26 Tahun Resident Evil Code: Veronica: Claire & Chris Berhadapan dengan Kiamat di Pulau Rockfort

Tepat 26 tahun yang lalu, pada 3 Februari 2000, Resident Evil Code: Veronica rilis di Dreamcast. Bukan sekadar sekuel—judul ini memperluas nuansa cerita dan mekanik seri, menghadirkan konflik keluarga, wabah biologi, dan kembalinya musuh lama yang tak terduga: Albert Wesker.

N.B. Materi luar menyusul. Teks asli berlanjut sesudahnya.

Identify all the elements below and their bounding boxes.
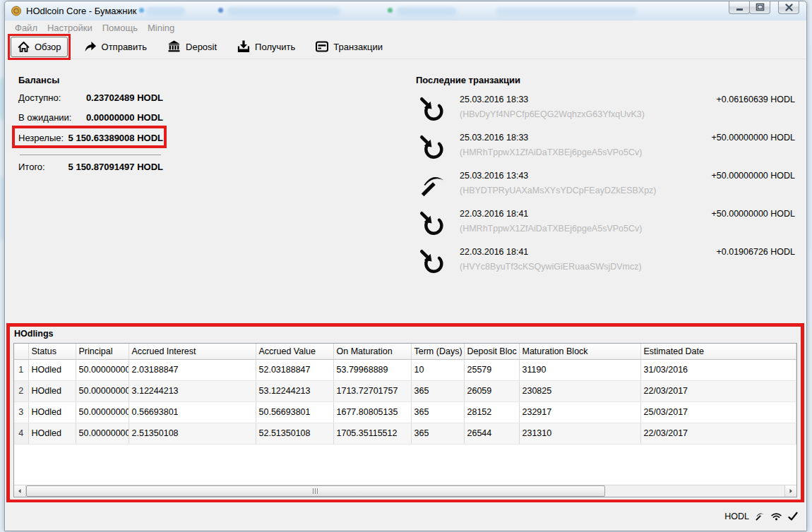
transaction-address: (HBvDyYf4NPCfp6EQG2WqhzxG63YfxqUvK3): [460, 109, 645, 119]
toolbar: Обзор Отправить Deposit: [6, 35, 806, 59]
scrollbar-thumb[interactable]: [26, 485, 605, 497]
menu-mining[interactable]: Mining: [143, 21, 179, 35]
table-row[interactable]: 2HOdled50.000000003.1224421353.122442131…: [14, 380, 796, 401]
background-blob: [807, 42, 812, 254]
bank-icon: [167, 40, 181, 54]
balances-title: Балансы: [18, 75, 163, 85]
maximize-button[interactable]: [749, 1, 770, 14]
transaction-amount: +50.00000000 HODL: [712, 133, 796, 143]
table-cell: 50.00000000: [76, 401, 129, 423]
transaction-item[interactable]: 25.03.2016 18:33 (HMRhTppwX1ZfAiDaTXBEj6…: [416, 131, 795, 169]
table-cell: 53.79968889: [333, 359, 411, 380]
overview-label: Обзор: [35, 42, 61, 52]
immature-value: 5 150.63389008 HODL: [68, 133, 163, 143]
title-bar[interactable]: HOdlcoin Core - Бумажник: [5, 1, 806, 20]
transaction-item[interactable]: 22.03.2016 18:41 (HMRhTppwX1ZfAiDaTXBEj6…: [416, 207, 795, 245]
annotation-box-overview: Обзор: [8, 34, 71, 60]
table-cell: 22/03/2017: [640, 423, 796, 444]
receive-label: Получить: [255, 42, 295, 52]
check-icon: [787, 511, 799, 522]
recent-transactions-panel: Последние транзакции 25.03.2016 18:33 (H…: [416, 75, 795, 283]
transaction-item[interactable]: 25.03.2016 18:33 (HBvDyYf4NPCfp6EQG2Wqhz…: [416, 92, 795, 131]
table-cell: 231310: [519, 423, 640, 444]
pickaxe-icon: [754, 511, 765, 522]
table-header-row: StatusPrincipalAccrued InterestAccrued V…: [14, 344, 796, 359]
menu-help[interactable]: Помощь: [97, 21, 143, 35]
background-favicon-blur: [388, 8, 393, 13]
column-header[interactable]: Deposit Bloc: [464, 344, 519, 359]
deposit-button[interactable]: Deposit: [161, 37, 222, 56]
column-header[interactable]: On Maturation: [333, 344, 411, 359]
table-cell: 2.51350108: [129, 423, 256, 444]
network-icon: [770, 511, 782, 522]
total-value: 5 150.87091497 HODL: [68, 162, 163, 172]
table-cell: 3.12244213: [129, 380, 256, 401]
pending-value: 0.00000000 HODL: [86, 112, 163, 123]
send-icon: [83, 40, 97, 54]
table-cell: 52.03188847: [256, 359, 333, 380]
status-bar: HODL: [6, 502, 806, 531]
available-value: 0.23702489 HODL: [86, 92, 163, 103]
table-cell: 22/03/2017: [640, 380, 796, 401]
column-header[interactable]: Accrued Value: [256, 344, 333, 359]
table-cell: 28152: [464, 401, 519, 423]
table-row[interactable]: 4HOdled50.000000002.5135010852.513501081…: [14, 423, 796, 444]
transactions-label: Транзакции: [333, 42, 383, 52]
transaction-date: 25.03.2016 18:33: [460, 133, 642, 143]
close-button[interactable]: [778, 1, 799, 14]
menu-bar: Файл Настройки Помощь Mining: [6, 20, 806, 35]
received-icon: [417, 209, 447, 238]
table-cell: 365: [411, 380, 464, 401]
transaction-address: (HMRhTppwX1ZfAiDaTXBEj6pgeA5sVPo5Cv): [460, 224, 642, 234]
column-header[interactable]: [14, 344, 28, 359]
transactions-button[interactable]: Транзакции: [309, 37, 388, 56]
horizontal-scrollbar[interactable]: [14, 485, 796, 497]
background-window-blur: [496, 7, 637, 16]
transaction-amount: +50.00000000 HODL: [712, 209, 796, 219]
table-cell: 1705.35115512: [333, 423, 411, 444]
hodlings-table[interactable]: StatusPrincipalAccrued InterestAccrued V…: [13, 343, 797, 497]
scroll-left-button[interactable]: [14, 485, 26, 497]
row-number: 1: [14, 359, 28, 380]
table-row[interactable]: 1HOdled50.000000002.0318884752.031888475…: [14, 359, 796, 380]
column-header[interactable]: Status: [28, 344, 76, 359]
hodlings-title: HOdlings: [14, 329, 54, 339]
table-cell: 1677.80805135: [333, 401, 411, 423]
transaction-date: 22.03.2016 18:41: [460, 209, 642, 219]
status-unit-label: HODL: [724, 512, 749, 521]
column-header[interactable]: Term (Days): [411, 344, 464, 359]
transaction-amount: +0.06160639 HODL: [716, 95, 795, 104]
receive-button[interactable]: Получить: [231, 37, 301, 56]
available-label: Доступно:: [18, 92, 61, 103]
menu-settings[interactable]: Настройки: [42, 21, 97, 35]
overview-button[interactable]: Обзор: [11, 37, 68, 57]
minimize-button[interactable]: [729, 1, 750, 14]
menu-file[interactable]: Файл: [10, 21, 42, 35]
transaction-address: (HBYDTPRyUAXaMsXYsYDCpFEayDZkESBXpz): [460, 186, 657, 195]
column-header[interactable]: Estimated Date: [640, 344, 796, 359]
table-cell: 31/03/2016: [640, 359, 796, 380]
home-icon: [17, 40, 30, 54]
table-cell: 52.51350108: [256, 423, 333, 444]
table-cell: 50.56693801: [256, 401, 333, 423]
send-button[interactable]: Отправить: [78, 37, 153, 56]
background-window-blur: [227, 7, 340, 16]
table-cell: 50.00000000: [76, 423, 129, 444]
table-cell: 232917: [519, 401, 640, 423]
scroll-right-button[interactable]: [784, 485, 796, 497]
table-row[interactable]: 3HOdled50.000000000.5669380150.566938011…: [14, 401, 796, 423]
transactions-title: Последние транзакции: [416, 75, 795, 85]
transaction-date: 25.03.2016 18:33: [460, 95, 645, 104]
column-header[interactable]: Maturation Block: [519, 344, 640, 359]
table-cell: 50.00000000: [76, 380, 129, 401]
close-icon: [782, 1, 796, 14]
table-cell: 2.03188847: [129, 359, 256, 380]
table-cell: 1713.72701757: [333, 380, 411, 401]
table-cell: HOdled: [28, 359, 76, 380]
maximize-icon: [753, 1, 767, 14]
received-icon: [417, 95, 447, 124]
column-header[interactable]: Principal: [76, 344, 129, 359]
transaction-item[interactable]: 22.03.2016 18:41 (HVYc8ByuTf3cKSQywiGiER…: [416, 245, 795, 283]
transaction-item[interactable]: 25.03.2016 13:43 (HBYDTPRyUAXaMsXYsYDCpF…: [416, 169, 795, 207]
column-header[interactable]: Accrued Interest: [129, 344, 256, 359]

26 Tahun Resident Evil Code: Veronica: Claire & Chris Berhadapan dengan Kiamat di Pulau Rockfort

Plot dibuka dengan Claire Redfield yang nekat menyusup ke fasilitas Umbrella untuk mencari kakaknya, Chris. Alih-alih menemukan jawaban, Claire ditangkap dan dipindahkan ke penjara terpencil di Pulau Rockfort. Ketika pasukan misterius menyerang pulau itu, kebocoran T-virus memicu wabah yang mengubah semuanya menjadi kekacauan. Premis sederhana itu berkembang menjadi kisah bertempo tinggi yang menempatkan elemen psikologis dan konflik antarmanusia setara dengan horor biologisnya.

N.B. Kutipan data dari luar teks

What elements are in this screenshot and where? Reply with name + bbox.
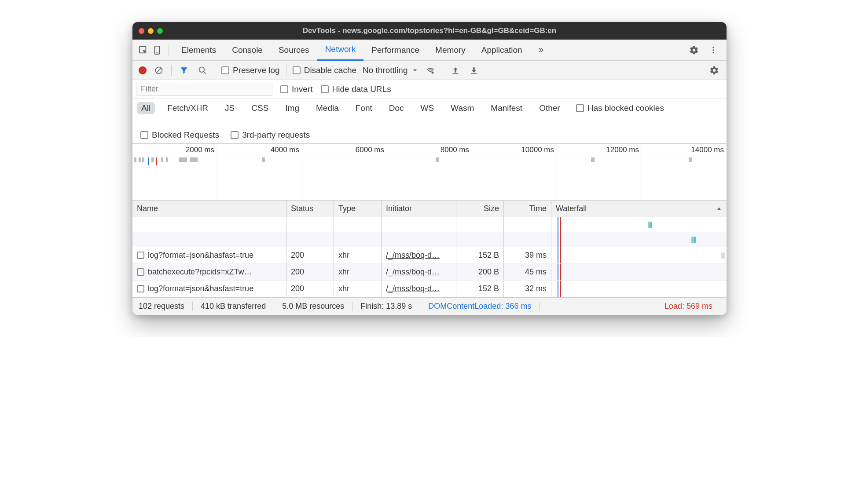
titlebar: DevTools - news.google.com/topstories?hl… — [132, 22, 727, 40]
invert-checkbox[interactable]: Invert — [280, 84, 313, 94]
inspect-icon[interactable] — [136, 43, 150, 57]
type-chip-font[interactable]: Font — [351, 102, 377, 114]
svg-point-3 — [712, 47, 714, 48]
filter-bar: Invert Hide data URLs — [132, 80, 727, 99]
record-button[interactable] — [139, 66, 147, 74]
stat-transferred: 410 kB transferred — [193, 302, 274, 311]
sort-asc-icon — [716, 206, 722, 212]
maximize-window-button[interactable] — [157, 28, 163, 34]
type-chip-js[interactable]: JS — [220, 102, 239, 114]
request-table-header: Name Status Type Initiator Size Time Wat… — [132, 201, 727, 217]
kebab-menu-icon[interactable] — [706, 43, 720, 57]
type-chip-all[interactable]: All — [137, 102, 155, 114]
panel-tabs: Elements Console Sources Network Perform… — [132, 40, 727, 61]
hide-data-urls-checkbox[interactable]: Hide data URLs — [321, 84, 391, 94]
stat-finish: Finish: 13.89 s — [352, 302, 420, 311]
type-chip-doc[interactable]: Doc — [385, 102, 408, 114]
type-chip-fetch[interactable]: Fetch/XHR — [163, 102, 213, 114]
search-icon[interactable] — [196, 64, 209, 77]
tab-network[interactable]: Network — [317, 40, 364, 61]
svg-point-4 — [712, 49, 714, 51]
tab-sources[interactable]: Sources — [271, 40, 317, 61]
devtools-window: DevTools - news.google.com/topstories?hl… — [132, 22, 727, 315]
column-status[interactable]: Status — [286, 201, 334, 217]
tab-memory[interactable]: Memory — [427, 40, 474, 61]
initiator-link[interactable]: /_/mss/boq-d… — [386, 251, 440, 260]
minimize-window-button[interactable] — [148, 28, 154, 34]
type-chip-media[interactable]: Media — [312, 102, 343, 114]
type-chip-img[interactable]: Img — [281, 102, 304, 114]
row-checkbox[interactable] — [137, 285, 144, 292]
stat-dcl: DOMContentLoaded: 366 ms — [420, 302, 540, 311]
type-chip-ws[interactable]: WS — [416, 102, 439, 114]
column-initiator[interactable]: Initiator — [382, 201, 456, 217]
table-row[interactable]: log?format=json&hasfast=true 200 xhr /_/… — [132, 281, 727, 297]
column-waterfall[interactable]: Waterfall — [551, 201, 727, 217]
has-blocked-cookies-checkbox[interactable]: Has blocked cookies — [576, 103, 664, 113]
filter-icon[interactable] — [178, 64, 190, 77]
throttling-select[interactable]: No throttling — [363, 66, 418, 75]
column-type[interactable]: Type — [334, 201, 382, 217]
close-window-button[interactable] — [139, 28, 144, 34]
type-chip-wasm[interactable]: Wasm — [446, 102, 478, 114]
settings-gear-icon[interactable] — [687, 43, 701, 57]
tab-elements[interactable]: Elements — [173, 40, 224, 61]
type-chip-css[interactable]: CSS — [247, 102, 273, 114]
download-har-icon[interactable] — [468, 64, 480, 77]
column-name[interactable]: Name — [132, 201, 286, 217]
timeline-overview[interactable]: 2000 ms 4000 ms 6000 ms 8000 ms 10000 ms… — [132, 143, 727, 201]
preserve-log-checkbox[interactable]: Preserve log — [221, 66, 280, 75]
window-title: DevTools - news.google.com/topstories?hl… — [132, 26, 727, 35]
more-tabs-icon[interactable] — [534, 43, 548, 57]
device-toggle-icon[interactable] — [150, 43, 164, 57]
stat-load: Load: 569 ms — [657, 302, 720, 311]
column-time[interactable]: Time — [504, 201, 551, 217]
chevron-down-icon — [412, 67, 418, 73]
upload-har-icon[interactable] — [449, 64, 462, 77]
svg-line-7 — [157, 68, 161, 73]
resource-type-filter: All Fetch/XHR JS CSS Img Media Font Doc … — [132, 99, 727, 143]
type-chip-manifest[interactable]: Manifest — [486, 102, 527, 114]
column-size[interactable]: Size — [456, 201, 504, 217]
row-checkbox[interactable] — [137, 268, 144, 276]
network-toolbar: Preserve log Disable cache No throttling — [132, 61, 727, 80]
request-table-body: log?format=json&hasfast=true 200 xhr /_/… — [132, 247, 727, 297]
type-chip-other[interactable]: Other — [535, 102, 565, 114]
tab-console[interactable]: Console — [224, 40, 271, 61]
stat-requests: 102 requests — [139, 302, 193, 311]
svg-point-8 — [199, 67, 205, 72]
blocked-requests-checkbox[interactable]: Blocked Requests — [140, 130, 219, 140]
network-conditions-icon[interactable] — [424, 64, 437, 77]
svg-line-9 — [204, 71, 206, 73]
network-settings-icon[interactable] — [708, 64, 720, 77]
waterfall-preview-rows — [132, 217, 727, 247]
svg-point-10 — [432, 71, 434, 73]
initiator-link[interactable]: /_/mss/boq-d… — [386, 267, 440, 277]
filter-input[interactable] — [136, 83, 272, 96]
traffic-lights — [139, 28, 163, 34]
status-bar: 102 requests 410 kB transferred 5.0 MB r… — [132, 297, 727, 315]
third-party-requests-checkbox[interactable]: 3rd-party requests — [231, 130, 310, 140]
clear-icon[interactable] — [153, 64, 165, 77]
initiator-link[interactable]: /_/mss/boq-d… — [386, 284, 440, 293]
stat-resources: 5.0 MB resources — [274, 302, 352, 311]
disable-cache-checkbox[interactable]: Disable cache — [293, 66, 356, 75]
row-checkbox[interactable] — [137, 252, 144, 259]
svg-point-5 — [712, 52, 714, 53]
tab-application[interactable]: Application — [474, 40, 530, 61]
table-row[interactable]: log?format=json&hasfast=true 200 xhr /_/… — [132, 247, 727, 264]
tab-performance[interactable]: Performance — [363, 40, 427, 61]
table-row[interactable]: batchexecute?rpcids=xZTw… 200 xhr /_/mss… — [132, 264, 727, 281]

Resident Evil Code: Veronica

Salah satu kekuatan Code: Veronica adalah struktur narasinya yang terbagi jelas: paruh pertama mengikuti Claire, paruh kedua mengikuti Chris. Pergantian protagonis ini memberi pemain sudut pandang berbeda atas peristiwa yang sama — sekaligus memperpanjang durasi dan kedalaman cerita. Tantangan dan ukuran cerita yang besar juga membuat batasan waktu untuk membuka item rahasia (misalnya syarat “selesai dalam 5 jam”) terasa jauh lebih berat dibanding entri-entri sebelumnya.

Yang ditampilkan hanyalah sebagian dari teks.